33 Years of the Digest ... founded August 21, 1981
Copyright © 2014 E. William Horne. All Rights Reserved.
The Telecom Digest for Sep 20, 2014
|Messages in this Issue:|
|Re: Is it time for a new charset in the Digest?||(Gordon Burditt)|
|Re: Is it time for a new charset in the Digest?||(Garrett Wollman)|
|Re: Is it time for a new charset in the Digest?||(Michael Moroney)|
|Q.: at&t to sell SNET holdings to Frontier?||(tlvp)|
I like the dreams of the future better than the history of the past. - Thomas Jefferson
See the bottom of this issue for subscription and archive details.

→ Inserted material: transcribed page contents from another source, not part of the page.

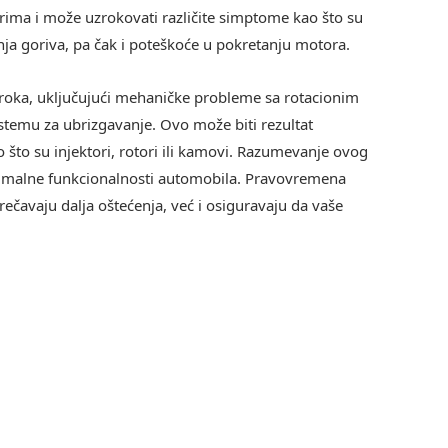
rima i može uzrokovati različite simptome kao što su
nja goriva, pa čak i poteškoće u pokretanju motora.
roka, uključujući mehaničke probleme sa rotacionim
istemu za ubrizgavanje. Ovo može biti rezultat
 što su injektori, rotori ili kamovi. Razumevanje ovog
timalne funkcionalnosti automobila. Pravovremena
ečavaju dalja oštećenja, već i osiguravaju da vaše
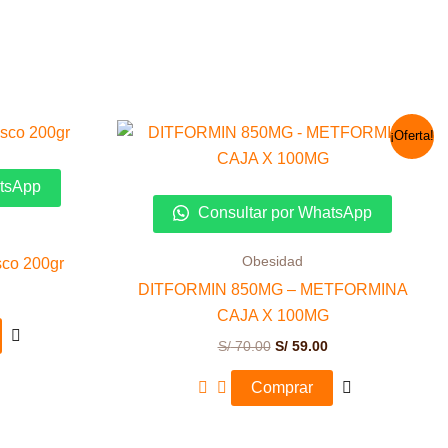
El
El
¡Oferta!
precio
precio
original
actual
era:
es:
atsApp
S/ 70.00.
S/ 59.00.
Consultar por WhatsApp
Obesidad
sco 200gr
DITFORMIN 850MG – METFORMINA
CAJA X 100MG
S/
70.00
S/
59.00
Comprar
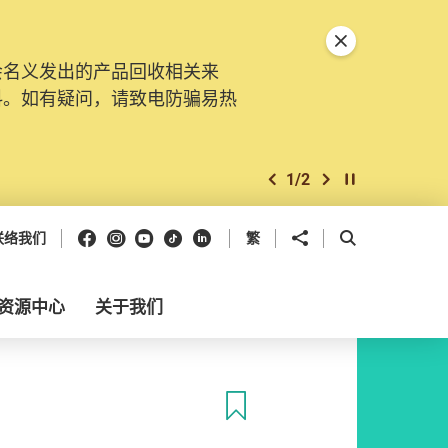
关闭特別通告
会名义发出的产品回收相关来
料。如有疑问，请致电防骗易热
1
/
2
上一个
下一个
开始/暂停幻灯
Facebook
Instagram
Youtube
抖音
领英
分享到
开启搜寻框
联络我们
繁
资源中心
关于我们
收藏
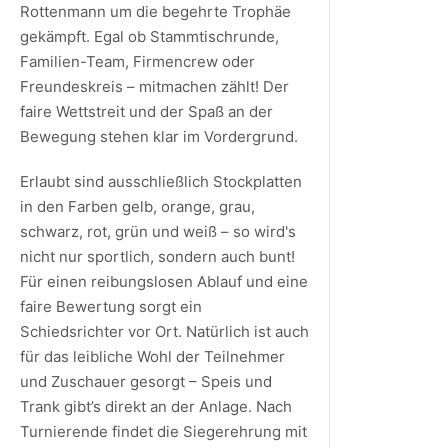
Rottenmann um die begehrte Trophäe
gekämpft. Egal ob Stammtischrunde,
Familien-Team, Firmencrew oder
Freundeskreis – mitmachen zählt! Der
faire Wettstreit und der Spaß an der
Bewegung stehen klar im Vordergrund.
Erlaubt sind ausschließlich Stockplatten
in den Farben gelb, orange, grau,
schwarz, rot, grün und weiß – so wird's
nicht nur sportlich, sondern auch bunt!
Für einen reibungslosen Ablauf und eine
faire Bewertung sorgt ein
Schiedsrichter vor Ort. Natürlich ist auch
für das leibliche Wohl der Teilnehmer
und Zuschauer gesorgt – Speis und
Trank gibt’s direkt an der Anlage. Nach
Turnierende findet die Siegerehrung mit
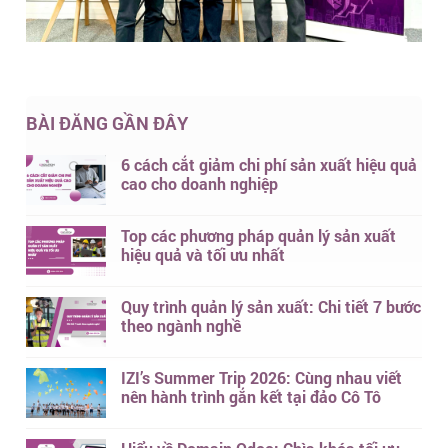
BÀI ĐĂNG GẦN ĐÂY
6 cách cắt giảm chi phí sản xuất hiệu quả
cao cho doanh nghiệp
Top các phương pháp quản lý sản xuất
hiệu quả và tối ưu nhất
Quy trình quản lý sản xuất: Chi tiết 7 bước
theo ngành nghề
IZI’s Summer Trip 2026: Cùng nhau viết
nên hành trình gắn kết tại đảo Cô Tô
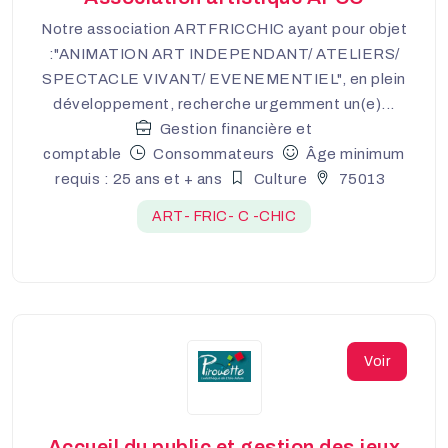
Notre association ARTFRICCHIC ayant pour objet
:"ANIMATION ART INDEPENDANT/ ATELIERS/
SPECTACLE VIVANT/ EVENEMENTIEL", en plein
développement, recherche urgemment un(e)...
Gestion financière et
comptable
Consommateurs
Âge minimum
requis : 25 ans et + ans
Culture
75013
ART- FRIC- C -CHIC
Voir
Accueil du public et gestion des jeux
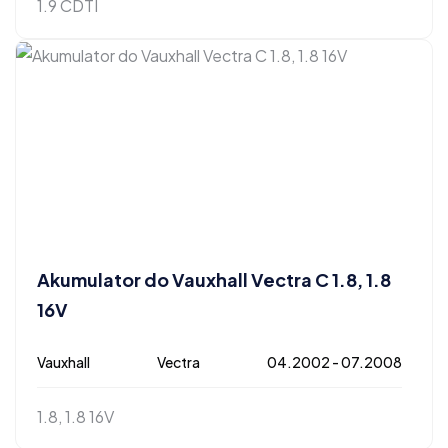
1.9 CDTI
Akumulator do Vauxhall Vectra C 1.8, 1.8
16V
Vauxhall
Vectra
04.2002 - 07.2008
1.8, 1.8 16V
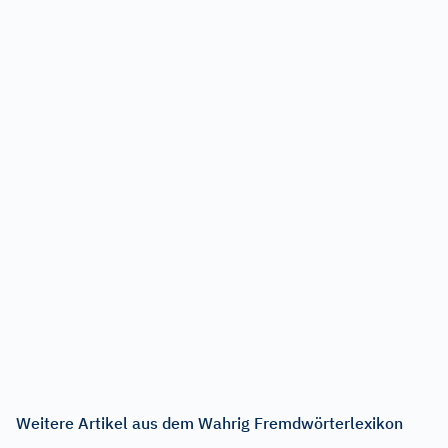
Weitere Artikel aus dem Wahrig Fremdwörterlexikon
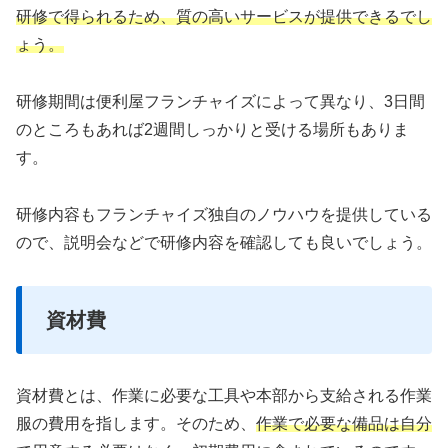
研修で得られるため、質の高いサービスが提供できるでし
ょう。
研修期間は便利屋フランチャイズによって異なり、3日間
のところもあれば2週間しっかりと受ける場所もありま
す。
研修内容もフランチャイズ独自のノウハウを提供している
ので、説明会などで研修内容を確認しても良いでしょう。
資材費
資材費とは、作業に必要な工具や本部から支給される作業
服の費用を指します。そのため、
作業で必要な備品は自分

|Date: Fri, 19 Sep 2014 00:52:37 -0500
From: email@example.com (Gordon Burditt)
Subject: Re: Is it time for a new charset in the Digest?
> I've been using the ISO-8859-1 "Latin1" character set in the Digest
> for a few years now: we adopted it as the standard after a reader made
> me awaare that there are no accented characters in ASCII, so I figured
> that I'd implement a way for him to spell his name properly, and also
> be able to add "Internationalization" to my résumé.
> I'm wondering if it's time for another change, either to one of the
> "transitional" Unicode formats, such as UTF-8, or perhaps to a
> permanent solution such as UCS-16.
There is no UCS-16. There are UCS-2 or UTF-16. The "TF" in "UTF"
stands for "Transformation Format", not "Transitional Format".
Another thing that uses the term "transitional" is HTML, which
is not related to character sets.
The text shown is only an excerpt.